Re: [RFC 0/5] kernel: Introduce CPU Namespace

From: Tejun Heo <tj@kernel.org>
To: Pratik Sampat <psampat@linux.ibm.com>
Cc: Christian Brauner <christian.brauner@ubuntu.com>,
	bristot@redhat.com, christian@brauner.io, ebiederm@xmission.com,
	lizefan.x@bytedance.com, hannes@cmpxchg.org, mingo@kernel.org,
	juri.lelli@redhat.com, linux-kernel@vger.kernel.org,
	linux-fsdevel@vger.kernel.org, cgroups@vger.kernel.org,
	containers@lists.linux.dev,
	containers@lists.linux-foundation.org, pratik.r.sampat@gmail.com
Subject: Re: [RFC 0/5] kernel: Introduce CPU Namespace
Date: Thu, 14 Oct 2021 12:14:28 -1000	[thread overview]
Message-ID: <YWirxCjschoRJQ14@slm.duckdns.org> (raw)
In-Reply-To: <a0f9ed06-1e5d-d3d0-21a5-710c8e27749c@linux.ibm.com>

Hello,

On Tue, Oct 12, 2021 at 02:12:18PM +0530, Pratik Sampat wrote:
> > > The control and the display interface is fairly disjoint with each
> > > other.
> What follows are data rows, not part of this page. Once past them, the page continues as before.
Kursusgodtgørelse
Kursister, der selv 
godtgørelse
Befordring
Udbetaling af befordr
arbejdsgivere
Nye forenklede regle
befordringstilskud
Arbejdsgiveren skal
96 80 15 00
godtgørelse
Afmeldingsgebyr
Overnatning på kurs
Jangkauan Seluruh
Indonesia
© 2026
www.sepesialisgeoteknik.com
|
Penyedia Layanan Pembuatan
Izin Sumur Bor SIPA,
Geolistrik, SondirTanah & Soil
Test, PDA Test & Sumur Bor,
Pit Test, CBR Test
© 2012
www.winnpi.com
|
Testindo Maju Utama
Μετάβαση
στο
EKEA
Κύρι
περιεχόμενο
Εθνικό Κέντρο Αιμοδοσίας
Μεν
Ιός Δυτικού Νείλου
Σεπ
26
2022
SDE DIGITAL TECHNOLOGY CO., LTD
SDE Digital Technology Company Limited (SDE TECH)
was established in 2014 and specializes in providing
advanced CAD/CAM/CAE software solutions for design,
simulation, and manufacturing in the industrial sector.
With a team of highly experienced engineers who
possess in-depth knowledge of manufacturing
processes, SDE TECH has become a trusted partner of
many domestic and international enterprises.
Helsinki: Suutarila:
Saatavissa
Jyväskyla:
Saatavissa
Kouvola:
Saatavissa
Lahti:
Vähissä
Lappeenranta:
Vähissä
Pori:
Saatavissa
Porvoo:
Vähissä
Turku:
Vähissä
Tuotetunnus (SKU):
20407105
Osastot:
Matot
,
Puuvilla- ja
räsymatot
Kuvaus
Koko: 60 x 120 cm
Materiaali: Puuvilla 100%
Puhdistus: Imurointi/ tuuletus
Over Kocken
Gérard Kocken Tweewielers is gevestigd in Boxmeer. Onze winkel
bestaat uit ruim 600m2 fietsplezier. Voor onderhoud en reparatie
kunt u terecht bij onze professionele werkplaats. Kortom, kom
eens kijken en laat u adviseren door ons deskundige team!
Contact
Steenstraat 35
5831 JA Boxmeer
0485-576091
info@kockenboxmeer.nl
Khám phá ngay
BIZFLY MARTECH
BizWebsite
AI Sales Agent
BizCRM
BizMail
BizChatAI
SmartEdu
Restrictions can be set through control interfaces like cgroups,
> > A task wouldn't really opt-in to cpu isolation with CLONE_NEWCPU it
> > would only affect resource reporting. So it would be one half of the
> > semantics of a namespace.
> > 
> I completely agree with you on this, fundamentally a namespace should
> isolate both the resource as well as the reporting. As you mentioned
> too, cgroups handles the resource isolation while this namespace
> handles the reporting and this seems to break the semantics of what a
> namespace should really be.
> 
> The CPU resource is unique in that sense, at least in this context,
> which makes it tricky to design a interface that presents coherent
> information.

It's only unique in the context that you're trying to place CPU distribution
into the namespace framework when the resource in question isn't distributed
that way. All of the three major local resources - CPU, memory and IO - are
in the same boat. Computing resources, the physical ones, don't render
themselves naturally to accounting and ditributing by segmenting _name_
spaces which ultimately just shows and hides names. This direction is a
dead-end.

> I too think that having a brand new interface all together and teaching
> userspace about it is much cleaner approach.
> On the same lines, if were to do that, we could also add more useful
> metrics in that interface like ballpark number of threads to saturate
> usage as well as gather more such metrics as suggested by Tejun Heo.
> 
> My only concern for this would be that if today applications aren't
> modifying their code to read the existing cgroup interface and would
> rather resort to using userspace side-channel solutions like LXCFS or
> wrapping them up in kata containers, would it now be compelling enough
> to introduce yet another interface?

While I'm sympathetic to compatibility argument, identifying available
resources was never well-define with the existing interfaces. Most of the
available information is what hardware is available but there's no
consistent way of knowing what the software environment is like. Is the
application the only one on the system? How much memory should be set aside
for system management, monitoring and other administrative operations?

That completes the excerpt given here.